Manila - "Saola" sorgte auf den Philippinen für schwere Überschwemmungen, Elend und Zerstörung. Viele Menschen flüchteten vor den Wassermassen.

Der Taifun „Saola“ hat mit schweren Wolkenbrüchen und gefährlichen Sturmböen auf den Philippinen schwere Überschwemmungen angerichtet. Mindestens 29 Menschen kamen ums Leben, und fast 180 000 mussten aus ihren Dörfern zu Verwandten oder in Notunterkünfte flüchten. Mehr als 2700 Häuser wurden zerstört, berichtete die Behörde für Zivilschutz am Donnerstag.

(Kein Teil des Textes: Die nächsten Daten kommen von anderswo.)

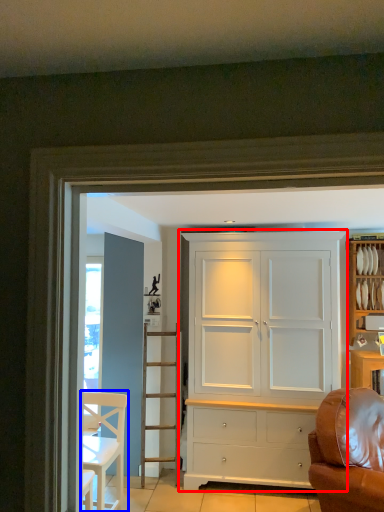 Question: Which object is closer to the camera taking this photo, cupboard (highlighted by a red box) or chair (highlighted by a blue box)?

Choices:
 (A) cupboard
 (B) chair

Answer: (B) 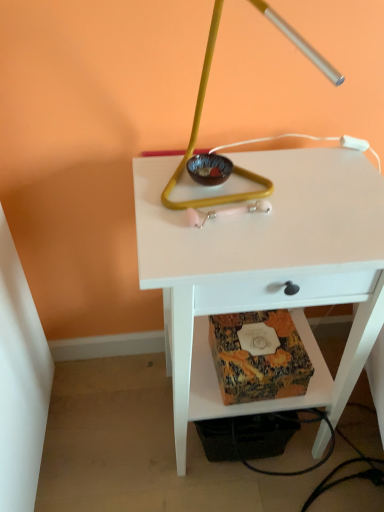 Where is `vacant area located to the right-hand side of matte brown glass bowl at center`? vacant area located to the right-hand side of matte brown glass bowl at center is located at coordinates (295, 186). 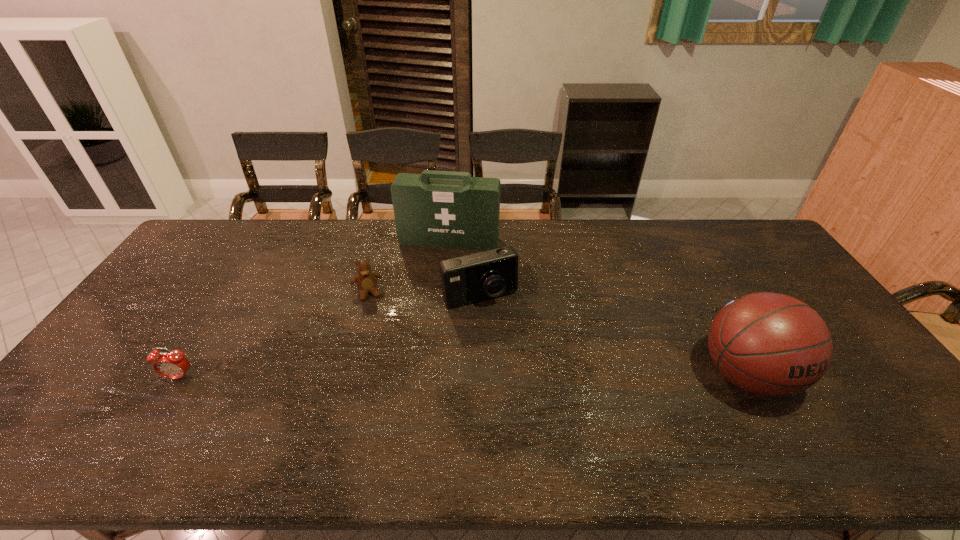 At what (x,y) coordinates should I click in order to perform the action: click on vacant space on the desktop that is between the alarm clock and the rightmost object and is positioned at the face of the second object from left to right. Please return your answer as a coordinate pair (x, y). Image resolution: width=960 pixels, height=540 pixels. Looking at the image, I should click on (387, 376).

Identify the location of free space on the desktop that is between the alarm clock and the rightmost object and is positioned on the front-facing side of the farthest object. This screenshot has height=540, width=960. (412, 376).

What are the coordinates of `vacant space on the desktop that is between the leftmost object and the basketball and is positioned on the front-facing side of the third shortest object` in the screenshot? It's located at (516, 376). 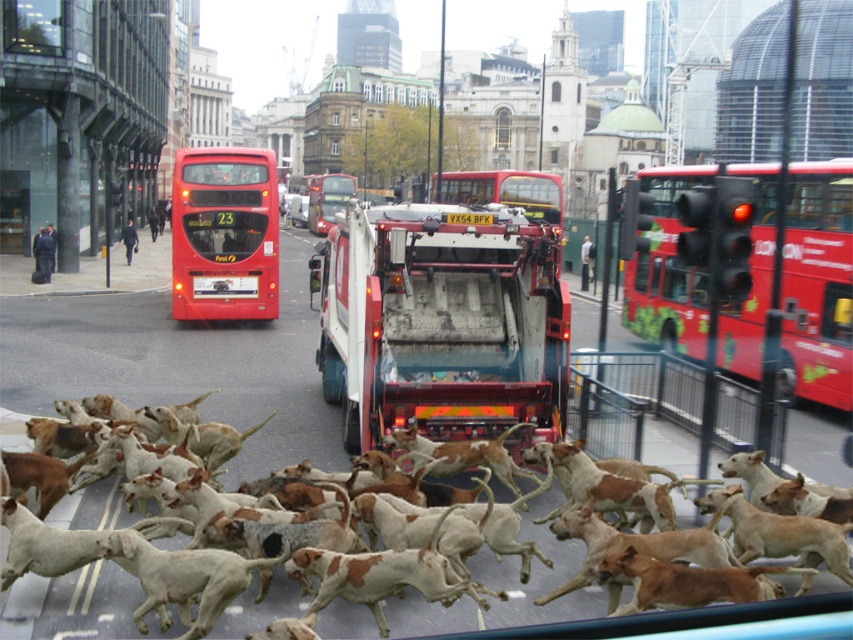 Does point (529, 580) come closer to viewer compared to point (339, 186)?

Yes, it is in front of point (339, 186).

Is point (56, 589) farther from viewer compared to point (337, 195)?

That is False.

You are a GUI agent. You are given a task and a screenshot of the screen. Output one action in this format:
    pyautogui.click(x=<x>, y=<y>)
    Task: Click on the speckled fur dogs at center
    The width and height of the screenshot is (853, 640).
    Given the screenshot: What is the action you would take?
    pyautogui.click(x=537, y=579)

Between red matte bus at upper right and white plastic license plate at center, which one has more height?

red matte bus at upper right

Which is behind, point (843, 353) or point (231, 285)?

Positioned behind is point (231, 285).

The width and height of the screenshot is (853, 640). Find the location of `red matte bus at upper right`. red matte bus at upper right is located at coordinates (817, 284).

Which is below, red matte bus at upper right or red rubber bus at center?

red matte bus at upper right

From the picture: Which of these two, red matte bus at upper right or red rubber bus at center, stands taller?

red rubber bus at center is taller.

This screenshot has height=640, width=853. Describe the element at coordinates (817, 284) in the screenshot. I see `red matte bus at upper right` at that location.

The height and width of the screenshot is (640, 853). I want to click on red matte bus at upper right, so click(817, 284). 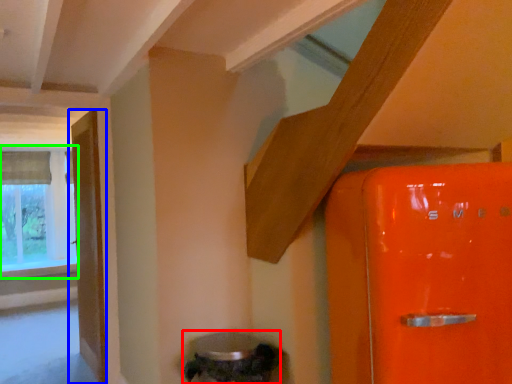 Question: Estimate the real-world distances between objects in this image. Which object is farther from water heater (highlighted by a red box), door (highlighted by a blue box) or window (highlighted by a green box)?

Choices:
 (A) door
 (B) window

Answer: (B) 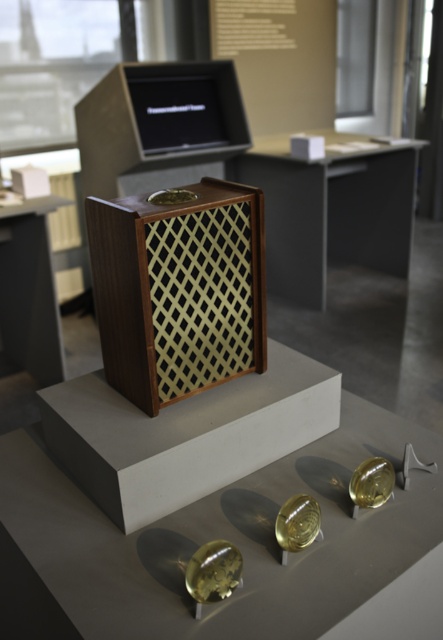 Is matte wood table at center positioned in front of matte black table at left?

No, matte wood table at center is behind matte black table at left.

Which is below, matte wood table at center or matte black table at left?

Positioned lower is matte black table at left.

Does point (341, 163) come closer to viewer compared to point (34, 288)?

No, it is not.

The width and height of the screenshot is (443, 640). I want to click on matte wood table at center, so click(330, 209). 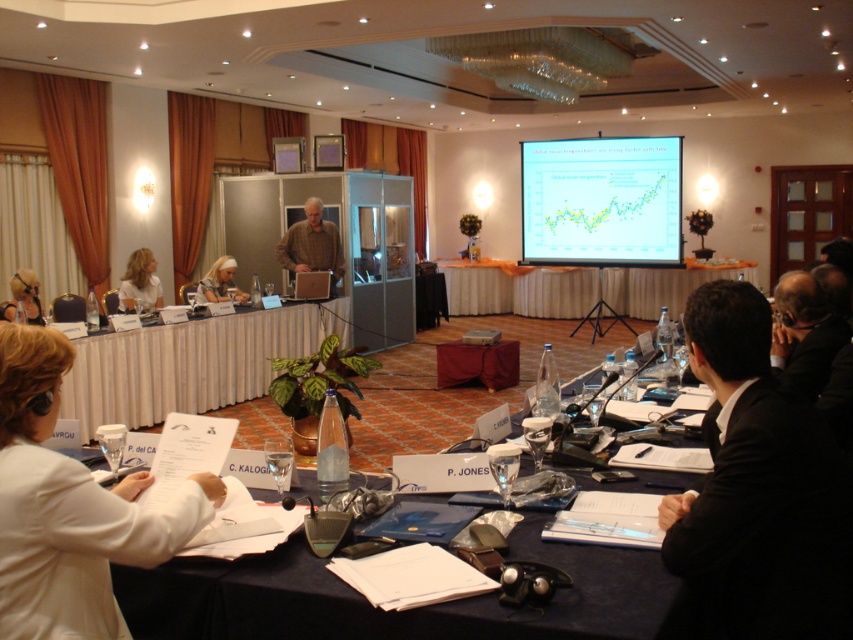 You are sitting at the dark blue tablecloth in the formal meeting. You notice the plaid wool sweater at center and the blonde hair at upper left. Which object is positioned to the right of the other?

The plaid wool sweater at center is to the right of blonde hair at upper left.

You are organizing a presentation and need to decide which device to use for displaying data. Considering the available devices in the room, which one is bigger between the matte white projection screen at upper center and the matte black laptop at left?

The matte white projection screen at upper center is larger in size than the matte black laptop at left, so it is the better choice for displaying data during the presentation.

You are an attendee at this meeting and want to get a better view of the projection screen. Which person should you move past to have a clearer view, the blonde hair at upper left or the white hair at center?

The blonde hair at upper left is taller than the white hair at center, so moving past the blonde hair at upper left would provide a clearer view of the projection screen since it is the taller obstruction. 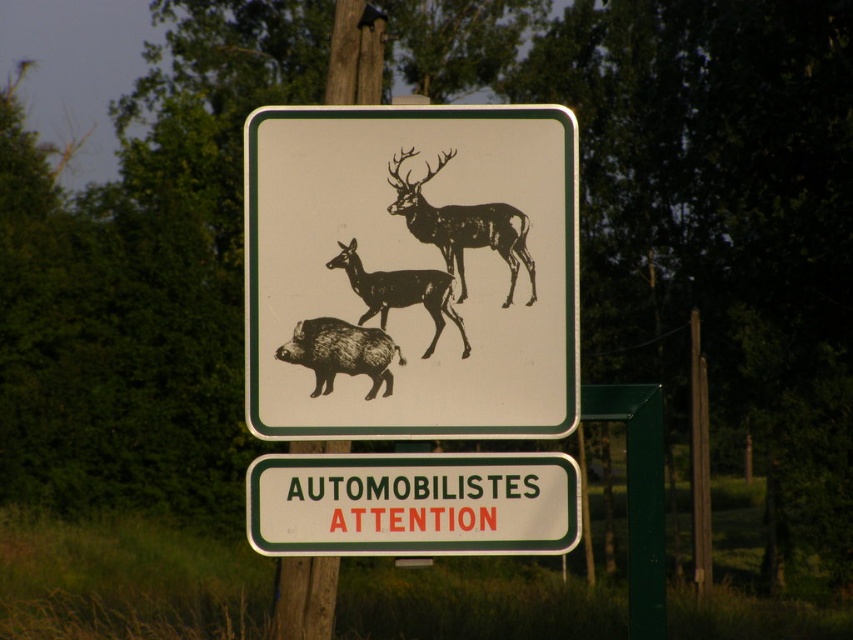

Der Taifun zog über den Nordosten ab und erreichte Taiwan.

Philippinen: Massenflucht und Tote durch Taifun "Saola"

Philippinen: Massenflucht und Tote durch Taifun "Saola"

Die meisten Opfer kamen bei Überschwemmungen ums Leben, berichtete die Behörde. In mehreren Provinzen traten Flüsse über die Ufer, Erdrutsche verschütteten Straßen, Windböen rissen Strommasten um. Zwei Männer wurden demnach von umstürzenden Bäumen erschlagen. In einem Vorort von Manila kamen drei Mädchen um, die in dem Flutwasser gespielt hatten und mitgerissen wurden. In mindestens drei Provinzen fiel der Strom aus. 125 Fischer wurden aus Seenot gerettet.

„Saola“ wirbelte nach Angaben des Wetterdienstes zeitweise mit Spitzengeschwindigkeiten von 160 Kilometern in der Stunde in Küstennähe. Erste Ausläufer erreichten die Philippinen bereits am vergangenen Wochenende.